_DESCRIPTION OF THE TASK:_ From the line containing "vsetkani.by" through the last line of the entries below, transcribe each line exactly, excluding any picture.

[Opening RECORD EXCERPTS section]

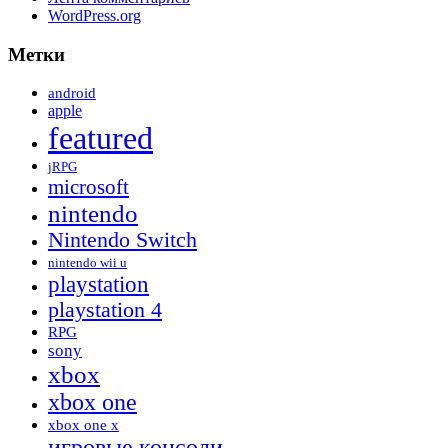
WordPress.org
Метки
android
apple
featured
jRPG
microsoft
nintendo
Nintendo Switch
nintendo wii u
playstation
playstation 4
RPG
sony
xbox
xbox one
xbox one x
игровые консоли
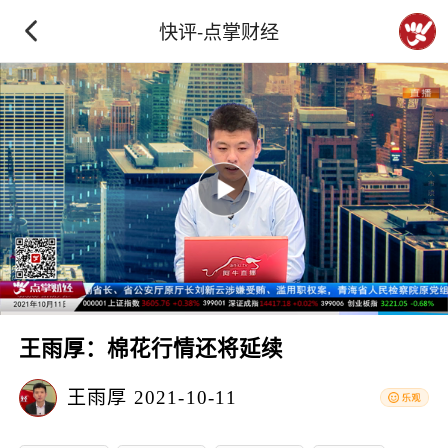
快评-点掌财经
王雨厚：棉花行情还将延续
王雨厚
2021-10-11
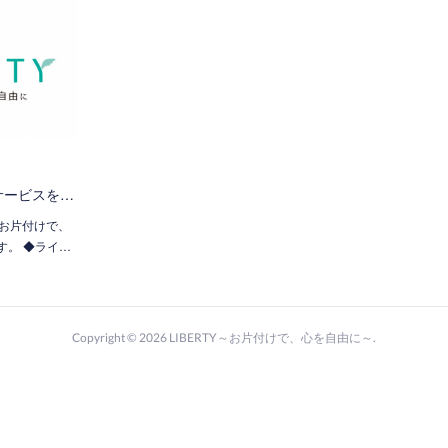
サービスを…
～お片付けで、
す。 ◆ライ…
Copyright ©
2026
LIBERTY～お片付けで、心を自由に～
.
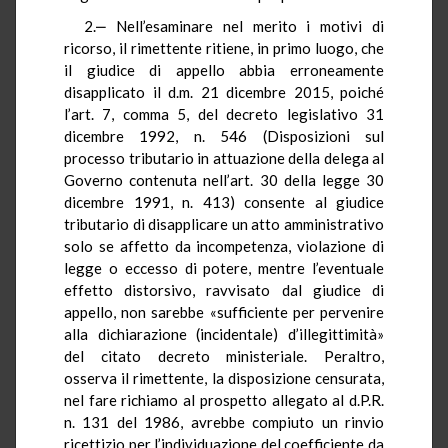
2.‒ Nell’esaminare nel merito i motivi di
ricorso, il rimettente ritiene, in primo luogo, che
il giudice di appello abbia erroneamente
disapplicato il d.m. 21 dicembre 2015, poiché
l’art. 7, comma 5, del decreto legislativo 31
dicembre 1992, n. 546 (Disposizioni sul
processo tributario in attuazione della delega al
Governo contenuta nell’art. 30 della legge 30
dicembre 1991, n. 413) consente al giudice
tributario di disapplicare un atto amministrativo
solo se affetto da incompetenza, violazione di
legge o eccesso di potere, mentre l’eventuale
effetto distorsivo, ravvisato dal giudice di
appello, non sarebbe «sufficiente per pervenire
alla dichiarazione (incidentale) d’illegittimità»
del citato decreto ministeriale. Peraltro,
osserva il rimettente, la disposizione censurata,
nel fare richiamo al prospetto allegato al d.P.R.
n. 131 del 1986, avrebbe compiuto un rinvio
ricettizio per l’individuazione del coefficiente da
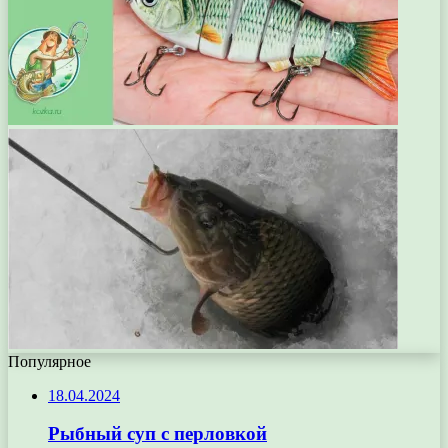
Популярное
18.04.2024
Рыбный суп с перловкой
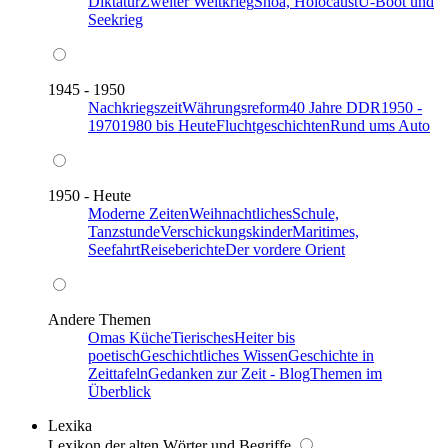
Diktatur
Zweiter Weltkrieg
Shoa, Holocaust
U-Boot und
Seekrieg
1945 - 1950
Nachkriegszeit
Währungsreform
40 Jahre DDR
1950 -
1970
1980 bis Heute
Fluchtgeschichten
Rund ums Auto
1950 - Heute
Moderne Zeiten
Weihnachtliches
Schule,
Tanzstunde
Verschickungskinder
Maritimes,
Seefahrt
Reiseberichte
Der vordere Orient
Andere Themen
Omas Küche
Tierisches
Heiter bis
poetisch
Geschichtliches Wissen
Geschichte in
Zeittafeln
Gedanken zur Zeit - Blog
Themen im
Überblick
Lexika
Lexikon der alten Wörter und Begriffe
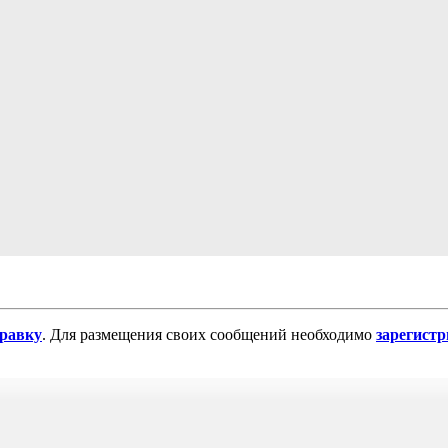
равку
. Для размещения своих сообщений необходимо
зарегист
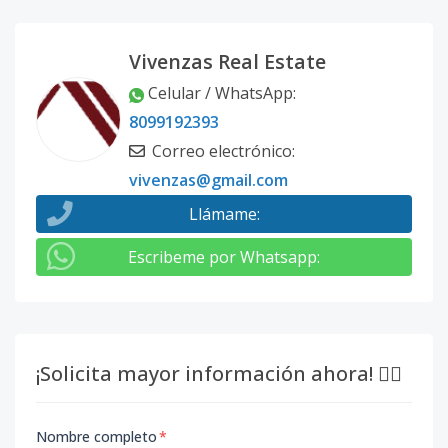
Vivenzas Real Estate
Celular / WhatsApp
:
8099192393
Correo electrónico
:
vivenzas@gmail.com
Llámame
:
Escribeme por Whatsapp
:
¡Solicita mayor información ahora! 👇🏽
Nombre completo
*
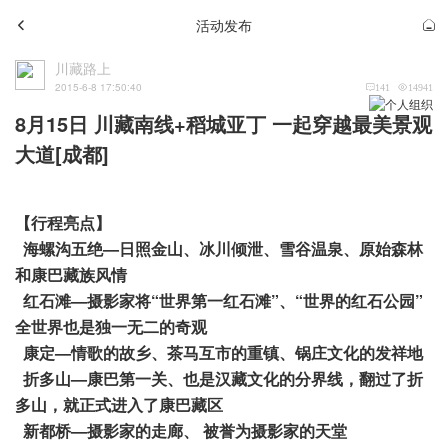
活动发布
川藏路上
2015-6-8 17:50:40
141
14941
8月15日 川藏南线+稻城亚丁 一起穿越最美景观
大道[成都]
【行程亮点】
海螺沟五绝—日照金山、冰川倾泄、雪谷温泉、原始森林
和康巴藏族风情
红石滩—摄影家将“世界第一红石滩”、“世界的红石公园”
全世界也是独一无二的奇观
康定—情歌的故乡、茶马互市的重镇、锅庄文化的发祥地
折多山—康巴第一关、也是汉藏文化的分界线，翻过了折
多山，就正式进入了康巴藏区
新都桥—摄影家的走廊、 被誉为摄影家的天堂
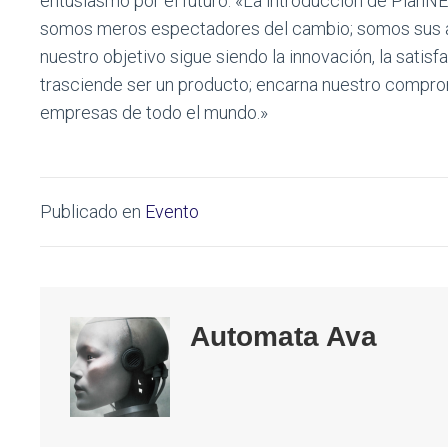
entusiasmo por el futuro: «La introducción de Plan
somos meros espectadores del cambio; somos sus a
nuestro objetivo sigue siendo la innovación, la satisf
trasciende ser un producto; encarna nuestro compromi
empresas de todo el mundo.»
Publicado en
Evento
Automata Ava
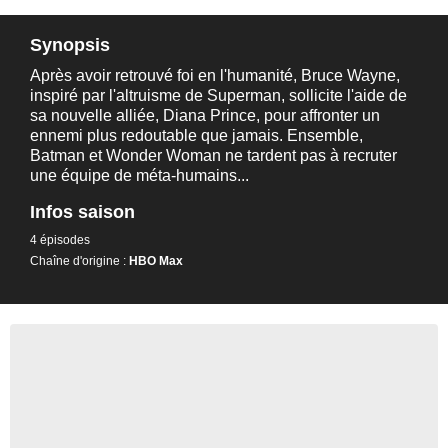
Synopsis
Après avoir retrouvé foi en l'humanité, Bruce Wayne,
inspiré par l'altruisme de Superman, sollicite l'aide de
sa nouvelle alliée, Diana Prince, pour affronter un
ennemi plus redoutable que jamais. Ensemble,
Batman et Wonder Woman ne tardent pas à recruter
une équipe de méta-humains...
Infos saison
4 épisodes
Chaîne d'origine :
HBO Max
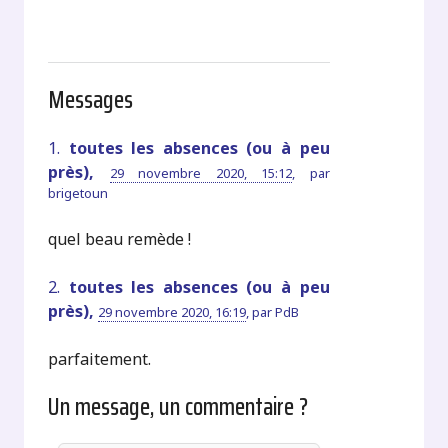
Messages
1.
toutes les absences (ou à peu
près),
29 novembre 2020, 15:12
,
par
brigetoun
quel beau remède !
2.
toutes les absences (ou à peu
près),
29 novembre 2020, 16:19
,
par
PdB
parfaitement.
Un message, un commentaire ?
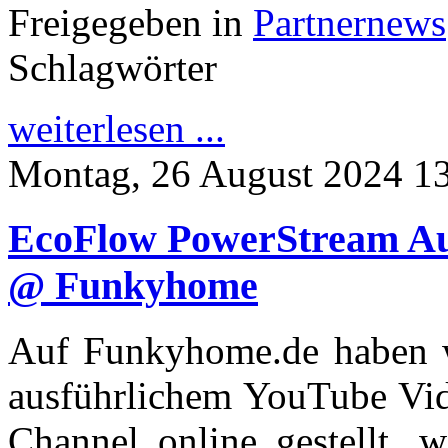
Freigegeben in
Partnernews
Schlagwörter
weiterlesen ...
Montag, 26 August 2024 1
EcoFlow PowerStream Aut
@ Funkyhome
Auf Funkyhome.de haben w
ausführlichem YouTube Vi
Channel online gestellt, 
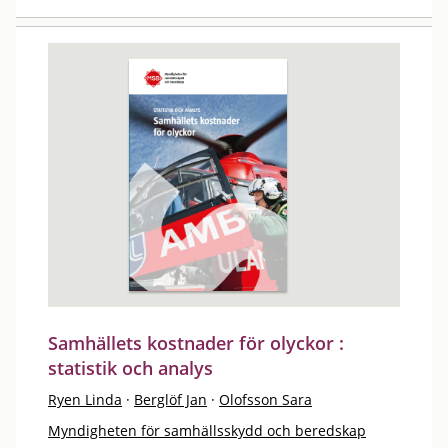
Samhällets kostnader för olyckor :
statistik och analys
Ryen Linda
·
Berglöf Jan
·
Olofsson Sara
Myndigheten för samhällsskydd och beredskap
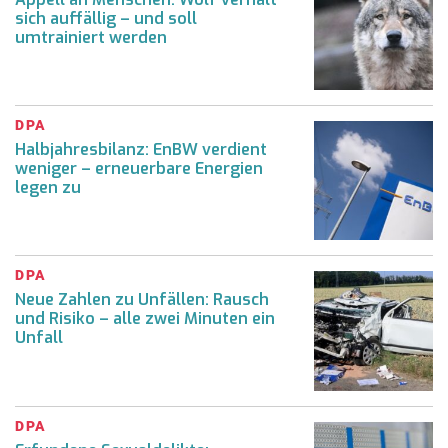
sich auffällig – und soll
umtrainiert werden
DPA
Halbjahresbilanz: EnBW verdient
weniger – erneuerbare Energien
legen zu
DPA
Neue Zahlen zu Unfällen: Rausch
und Risiko – alle zwei Minuten ein
Unfall
DPA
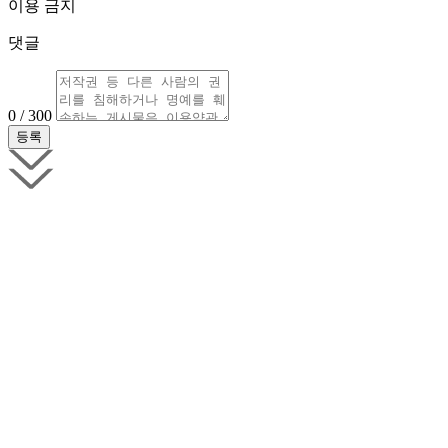
이용 금지
댓글
0 / 300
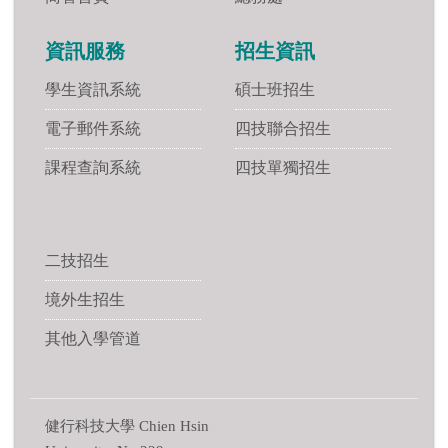
資訊服務
招生資訊
學生資訊系統
碩士班招生
電子郵件系統
四技聯合招生
課程查詢系統
四技單獨招生
二技招生
境外生招生
其他入學管道
健行科技大學 Chien Hsin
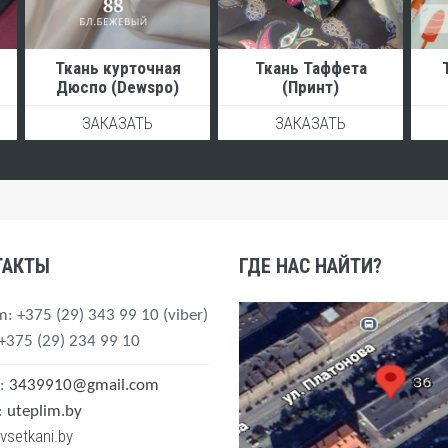
Ткань курточная
Ткань Таффета
Дюспо (Dewspo)
(Принт)
ЗАКАЗАТЬ
ЗАКАЗАТЬ
ТАКТЫ
ГДЕ НАС НАЙТИ?
m
: +375 (29) 343 99 10
(viber)
 +375 (29) 234 99 10
:
3439910@gmail.com
:
uteplim.by
vsetkani.by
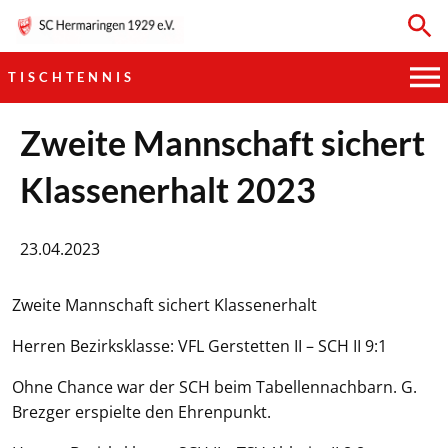
TISCHTENNIS
HAUPTVEREIN
Zweite Mannschaft sichert
Klassenerhalt 2023
SPORTKEGELN
FUSSBALL
23.04.2023
GYMNASTIK
Zweite Mannschaft sichert Klassenerhalt
TISCHTENNIS
Herren Bezirksklasse: VFL Gerstetten II – SCH II 9:1
Ohne Chance war der SCH beim Tabellennachbarn. G.
BOGENSCHIESSEN
Brezger erspielte den Ehrenpunkt.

[Closing RECORD EXCERPTS section]

_SOLUTION TO THIS PROBLEM:_
vsetkani.by
TISCHTENNIS
HAUPTVEREIN
Zweite Mannschaft sichert
Klassenerhalt 2023
SPORTKEGELN
FUSSBALL
23.04.2023
GYMNASTIK
Zweite Mannschaft sichert Klassenerhalt
TISCHTENNIS
Herren Bezirksklasse: VFL Gerstetten II – SCH II 9:1
Ohne Chance war der SCH beim Tabellennachbarn. G.
BOGENSCHIESSEN
Brezger erspielte den Ehrenpunkt.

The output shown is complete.